Extracted page text data
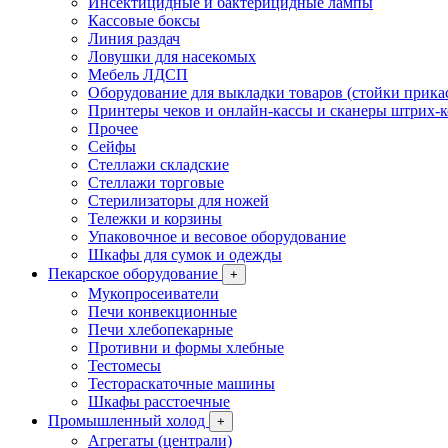
Инсектицидные и бактерицидные лампы
Кассовые боксы
Линия раздач
Ловушки для насекомых
Мебель ЛДСП
Оборудование для выкладки товаров (стойки прика
Принтеры чеков и онлайн-кассы и сканеры штрих-
Прочее
Сейфы
Стеллажи складские
Стеллажи торговые
Стерилизаторы для ножей
Тележки и корзины
Упаковочное и весовое оборудование
Шкафы для сумок и одежды
Пекарское оборудование
+
Мукопросеиватели
Печи конвекционные
Печи хлебопекарные
Противни и формы хлебные
Тестомесы
Тестораскаточные машины
Шкафы расстоечные
Промышленный холод
+
Агрегаты (централи)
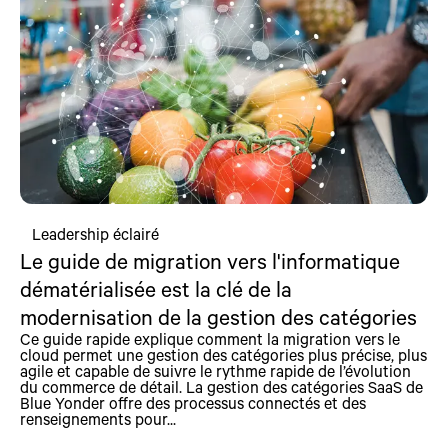
Leadership éclairé
Le guide de migration vers l'informatique
dématérialisée est la clé de la
modernisation de la gestion des catégories
Ce guide rapide explique comment la migration vers le
cloud permet une gestion des catégories plus précise, plus
agile et capable de suivre le rythme rapide de l’évolution
du commerce de détail. La gestion des catégories SaaS de
Blue Yonder offre des processus connectés et des
renseignements pour...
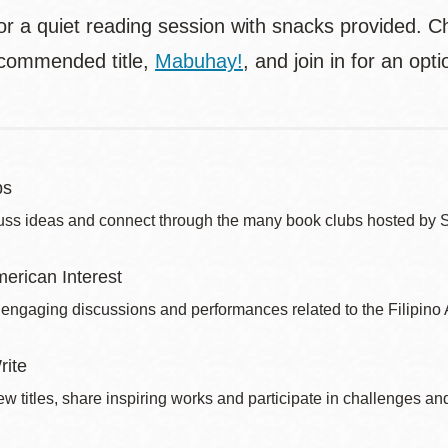
for a quiet reading session with snacks provided. 
ecommended title,
Mabuhay!
, and join in for an op
bs
uss ideas and connect through the many book clubs hosted by 
merican Interest
 engaging discussions and performances related to the Filipin
rite
w titles, share inspiring works and participate in challenges an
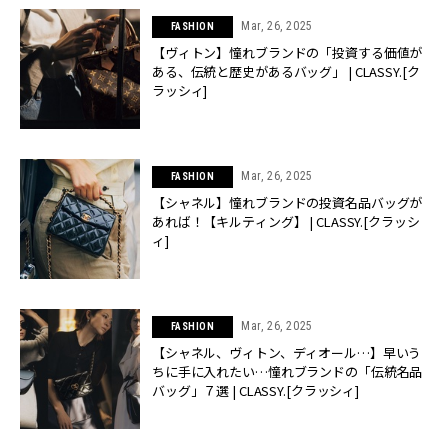
Mar, 26, 2025
FASHION
【ヴィトン】憧れブランドの「投資する価値が
ある、伝統と歴史があるバッグ」 | CLASSY.[ク
ラッシィ]
Mar, 26, 2025
FASHION
【シャネル】憧れブランドの投資名品バッグが
あれば！【キルティング】 | CLASSY.[クラッシ
ィ]
Mar, 26, 2025
FASHION
【シャネル、ヴィトン、ディオール…】早いう
ちに手に入れたい…憧れブランドの「伝統名品
バッグ」７選 | CLASSY.[クラッシィ]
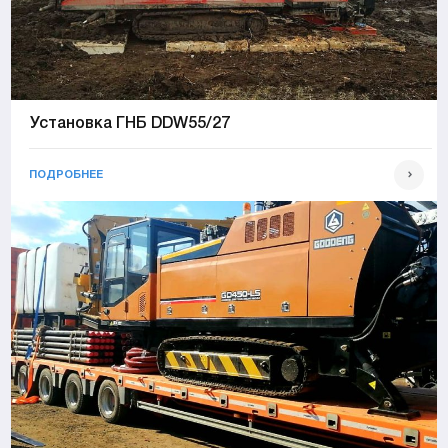
Установка ГНБ DDW55/27
ПОДРОБНЕЕ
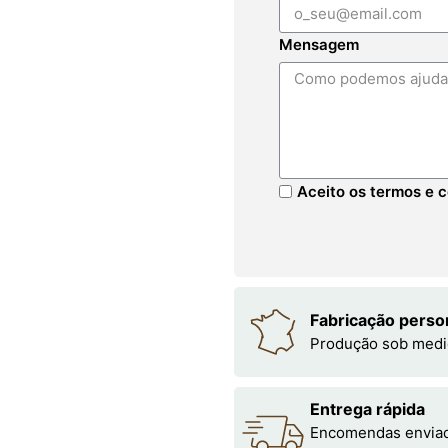
Mensagem
Aceito os termos e c
Fabricação perso
Produção sob medi
Entrega rápida
Encomendas enviada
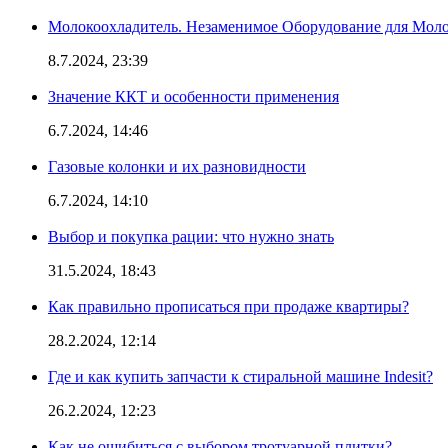
Молокоохладитель. Незаменимое Оборудование для Мо
8.7.2024, 23:39
Значение ККТ и особенности применения
6.7.2024, 14:46
Газовые колонки и их разновидности
6.7.2024, 14:10
Выбор и покупка рации: что нужно знать
31.5.2024, 18:43
Как правильно прописаться при продаже квартиры?
28.2.2024, 12:14
Где и как купить запчасти к стиральной машине Indesit?
26.2.2024, 12:23
Как не ошибиться с выбором тротуарной плитки?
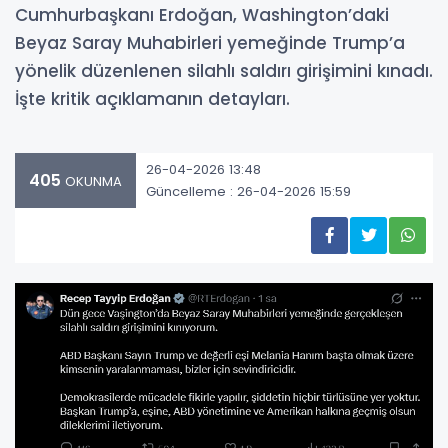
Cumhurbaşkanı Erdoğan, Washington’daki
Beyaz Saray Muhabirleri yemeğinde Trump’a
yönelik düzenlenen silahlı saldırı girişimini kınadı.
İşte kritik açıklamanın detayları.
26-04-2026 13:48
405
OKUNMA
Güncelleme : 26-04-2026 15:59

### HOW TO COMPLETE THIS TASK:
All of the records should be set down exactly, minus the pictures they hold.

### REPLY:
Инсектицидные и бактерицидные лампы
Кассовые боксы
Линия раздач
Ловушки для насекомых
Мебель ЛДСП
Оборудование для выкладки товаров (стойки прика
Принтеры чеков и онлайн-кассы и сканеры штрих-
Прочее
Сейфы
Стеллажи складские
Стеллажи торговые
Стерилизаторы для ножей
Тележки и корзины
Упаковочное и весовое оборудование
Шкафы для сумок и одежды
Пекарское оборудование
+
Мукопросеиватели
Печи конвекционные
Печи хлебопекарные
Противни и формы хлебные
Тестомесы
Тестораскаточные машины
Шкафы расстоечные
Промышленный холод
+
Агрегаты (централи)
Leadership éclairé
Le guide de migration vers l'informatique
dématérialisée est la clé de la
modernisation de la gestion des catégories
Ce guide rapide explique comment la migration vers le
cloud permet une gestion des catégories plus précise, plus
agile et capable de suivre le rythme rapide de l’évolution
du commerce de détail. La gestion des catégories SaaS de
Blue Yonder offre des processus connectés et des
renseignements pour...
for a quiet reading session with snacks provided. 
ecommended title,
Mabuhay!
, and join in for an op
bs
uss ideas and connect through the many book clubs hosted by 
merican Interest
 engaging discussions and performances related to the Filipin
rite
w titles, share inspiring works and participate in challenges an
Mar, 26, 2025
FASHION
【ヴィトン】憧れブランドの「投資する価値が
ある、伝統と歴史があるバッグ」 | CLASSY.[ク
ラッシィ]
Mar, 26, 2025
FASHION
【シャネル】憧れブランドの投資名品バッグが
あれば！【キルティング】 | CLASSY.[クラッシ
ィ]
Mar, 26, 2025
FASHION
【シャネル、ヴィトン、ディオール…】早いう
ちに手に入れたい…憧れブランドの「伝統名品
バッグ」７選 | CLASSY.[クラッシィ]
Установка ГНБ DDW55/27
ПОДРОБНЕЕ
Mensagem
Aceito os termos e c
Fabricação perso
Produção sob medi
Entrega rápida
Encomendas enviada
Молокоохладитель. Незаменимое Оборудование для Мо
8.7.2024, 23:39
Значение ККТ и особенности применения
6.7.2024, 14:46
Газовые колонки и их разновидности
6.7.2024, 14:10
Выбор и покупка рации: что нужно знать
31.5.2024, 18:43
Как правильно прописаться при продаже квартиры?
28.2.2024, 12:14
Где и как купить запчасти к стиральной машине Indesit?
26.2.2024, 12:23
Как не ошибиться с выбором тротуарной плитки?
Cumhurbaşkanı Erdoğan, Washington’daki
Beyaz Saray Muhabirleri yemeğinde Trump’a
yönelik düzenlenen silahlı saldırı girişimini kınadı.
İşte kritik açıklamanın detayları.
26-04-2026 13:48
405
OKUNMA
Güncelleme : 26-04-2026 15:59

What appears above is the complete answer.